How to Get the List You Really Want: Why Identifiers Matter in List Enhancement Data Requests

By Alex Yeh-Quevedo, Data Analytics Engineer 

Requests to add additional data to a list are common and often straightforward. The information exists, the desired output is clear, and the goal is simple: connect one dataset to another and return a more complete picture. 

Whether that connection happens smoothly depends on the structure of the file itself, specifically, the identifier it contains. 

University data systems (official databases like PeopleSoft, HCM, or FIS) link records using a stable key. A stable key, also called an identifier, is a value that uniquely points to one person and stays consistent even when names or email addresses change. A stable key allows us to line records up reliably across sources. When a list includes that key, the match is direct and dependable. When it does not, the connection becomes less certain—not because the request is unreasonable, but because names and emails (often suggested as ways to link lists by the requester) were never intended to be system-wide anchors. 

A spreadsheet with first name, last name, and email looks complete. In everyday work, those fields are usually enough to identify a person. In enterprise data environments, however, these data points are descriptive attributes, not stable keys required to make a definitive match. 

We know, of course, that names are neither unique nor stable. Individuals share them and change them. They also use nicknames and can opt to include or omit middle initials. Systems may also store names in different formats. For example, one system might show “Katherine O’Brien-Smith” while another shows “Smith, Katherine OBrien” or “Katie Smith,” which makes automated matching less predictable. 

Emails are often close to unique, but they are still not considered stable keys. Email addresses can change over time, forward to other accounts, or be stored differently across systems. Even when correct, an email address may not be the field a source system uses as its primary reference. 

When a file lacks a stable key, the task of joining datasets shifts into record comparison. Instead of matching one key to one record, we must decide which record “looks right” based on partial clues (name variants, departments, older emails, etc.). We may still get results, but, without a stable key, there is no built-in safeguard confirming that each match is the person you intended. 

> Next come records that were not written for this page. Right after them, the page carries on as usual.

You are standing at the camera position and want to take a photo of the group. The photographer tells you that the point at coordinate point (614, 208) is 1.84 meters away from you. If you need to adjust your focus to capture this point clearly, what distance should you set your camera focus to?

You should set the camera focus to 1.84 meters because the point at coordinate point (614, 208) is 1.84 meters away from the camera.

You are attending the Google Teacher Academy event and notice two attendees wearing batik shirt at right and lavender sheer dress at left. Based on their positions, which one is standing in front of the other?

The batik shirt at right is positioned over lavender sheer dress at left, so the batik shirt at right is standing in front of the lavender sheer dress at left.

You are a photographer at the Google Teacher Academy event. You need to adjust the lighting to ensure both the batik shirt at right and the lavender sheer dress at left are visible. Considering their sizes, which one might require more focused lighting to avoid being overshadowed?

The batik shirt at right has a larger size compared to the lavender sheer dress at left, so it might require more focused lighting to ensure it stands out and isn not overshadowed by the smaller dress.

When the appropriate identifier is present, the outcome is faster turnaround and far more confidence in the match. We can connect records directly, reduce follow-up questions, and make it easier to validate the results later if questions come up. 

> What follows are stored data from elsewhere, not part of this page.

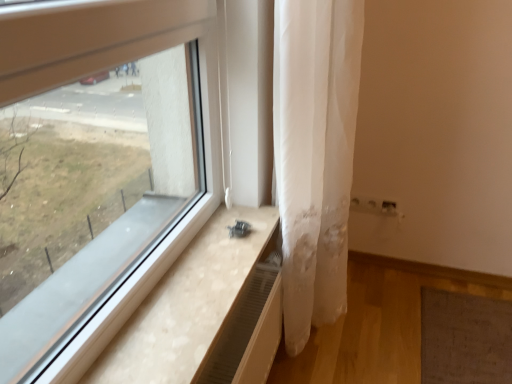 Identify the location of light wood/texture window sill at lower left. (185, 305).

What do you see at coordinates (185, 305) in the screenshot? I see `light wood/texture window sill at lower left` at bounding box center [185, 305].

The width and height of the screenshot is (512, 384). What do you see at coordinates (315, 154) in the screenshot?
I see `white sheer curtain at center` at bounding box center [315, 154].

Where is `white sheer curtain at center`? The width and height of the screenshot is (512, 384). white sheer curtain at center is located at coordinates (315, 154).

The width and height of the screenshot is (512, 384). Find the location of `light wood/texture window sill at lower left`. light wood/texture window sill at lower left is located at coordinates (185, 305).

Which object is positioned more to the left, white sheer curtain at center or light wood/texture window sill at lower left?

light wood/texture window sill at lower left is more to the left.

Does white sheer curtain at center come behind light wood/texture window sill at lower left?

→ Yes, white sheer curtain at center is behind light wood/texture window sill at lower left.

Which is closer, (345, 197) or (192, 329)?

Point (345, 197) is farther from the camera than point (192, 329).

Identifiers That Work Across Vanderbilt Systems 

For most requests to add data to a list, VUNetID is the most versatile identifier because it is used by all students, staff, and faculty. A “Person ID” from a source system, labelled Emplid (PeopleSoft), Person Number (HCM), or FIS ID (FIS), will work just as well as a VUNetID in most cases. However, if the request involves faculty data coming from the Faculty Information System (FIS), FIS_ID is the most dependable key.

Note: HCM also includes a field named Person_ID, which exists only in HCM and is not typically used to join across systems.

Selecting the identifier that aligns with the data source you are pulling from ensures that the match is both accurate and repeatable. 

The use of VUNetID as a unique identifier is why VUNetIDs are almost never changed even when a person’s name changes and their email address is updated. VUNetIDs function in Vanderbilt’s system as arbitrary unique identifiers that happen to be associated with one version of the person’s name.   

Preparing a File for Additional Data Requests 

To support timely and accurate results, include the identifier that corresponds to the source system. The following points and questions are helpful to review as a check before submitting a request to match data.  

Recommended columns: 

  • Identifier (VUNetID, Emplid, Person Number, or FIS ID, as appropriate) 
  • Name (helpful for readability and verification) 
  • Email (useful as a reference field, though not ideal as a join key) 

Providing brief context is also helpful: 

  • Who is represented on the list? (faculty, staff, students, or a combination) 
  • What information should be added (e.g., faculty title, tenure status, department, job title)? If you know where that information lives (FIS, HCM, Student, etc.), include it, and if you do not, a plain-language description of what you need is enough for us to confirm the right source. 
  • If timing matters, include an “as of” date or academic term to ensure the data reflects the correct point in time. 

This information allows the work to proceed efficiently while maintaining confidence in the results.